Sunday, December 29, 2013
Graeber's Anarchist Theory as Applied to Israeli/Palestinian Film
Below are some brief reflections on Graeber's book FRAGMENTS OF AN ANARCHIST ANTHROPOLOGY, with a turn towards film theory dealing with Israel and Palestine. The following lines are mere sketches, and could grow in the future.
A theory of the state- The reality of the Israeli/Palestinian conflict, in a geo-politcal sense especially, provides several points towards this theory, especially the concept of which national movements declared national independence to form their respective states. In this sense, a comparison between the praxis of David Ben Gurion and Yasser Arafat would seem appropriate.
A theory of political entities that are not states- Comparative analysis of both national identity movements in Palestine and the way in which they asserted state power, along with others that did not.
Yet another theory of capitalism- A history of capital and imperialist control in Palestine is the outline of this analysis, re-orienting classical Marxist views of capitalism with an emphasis on the role of race and racism as social forces; what lessons are clear not just about institutionalized racism, but also about Marx himself, in understanding the political economy of the land?

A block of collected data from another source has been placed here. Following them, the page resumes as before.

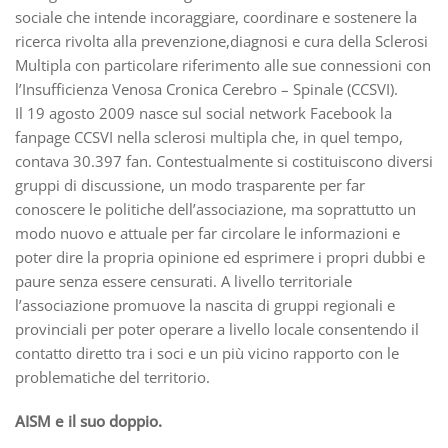
sociale che intende incoraggiare, coordinare e sostenere la
ricerca rivolta alla prevenzione,diagnosi e cura della Sclerosi
Multipla con particolare riferimento alle sue connessioni con
l’Insufficienza Venosa Cronica Cerebro – Spinale (CCSVI).
Il 19 agosto 2009 nasce sul social network Facebook la
fanpage CCSVI nella sclerosi multipla che, in quel tempo,
contava 30.397 fan. Contestualmente si costituiscono diversi
gruppi di discussione, un modo trasparente per far
conoscere le politiche dell’associazione, ma soprattutto un
modo nuovo e attuale per far circolare le informazioni e
poter dire la propria opinione ed esprimere i propri dubbi e
paure senza essere censurati. A livello territoriale
l’associazione promuove la nascita di gruppi regionali e
provinciali per poter operare a livello locale consentendo il
contatto diretto tra i soci e un più vicino rapporto con le
problematiche del territorio.
AISM e il suo doppio.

Power/ignorance, or power/stupidity (Graeber explores a possible theory of the relation of power not with knowledge, but with ignorance and stupidity, in explicit opposition to Foucault's theories of power and knowledge. "Because violence, particularly structural violence, where all the power is on one side, creates ignorance." (p. 72))- A dissection of the American public's misinformation about the issues, using the Propaganda Model suggested by Chomsky/Herman in MANUFACTURING CONSENT along with Edward Said's writings on Orientalist racism.
An ecology of voluntary associations- A dissection of anarchist groups in Israel and Palestine.
A theory of political happiness- Derived from Udi Aloni's writings on binationalism.
Hierarchy- Anarchist view of the Israeli and Palestinian political groups.
Suffering and pleasure: on the privatization of desire- Analysis of the settler culture.
One or several theories of alienation- Each notion must be based around racial classifications inherent in the state's structural violence.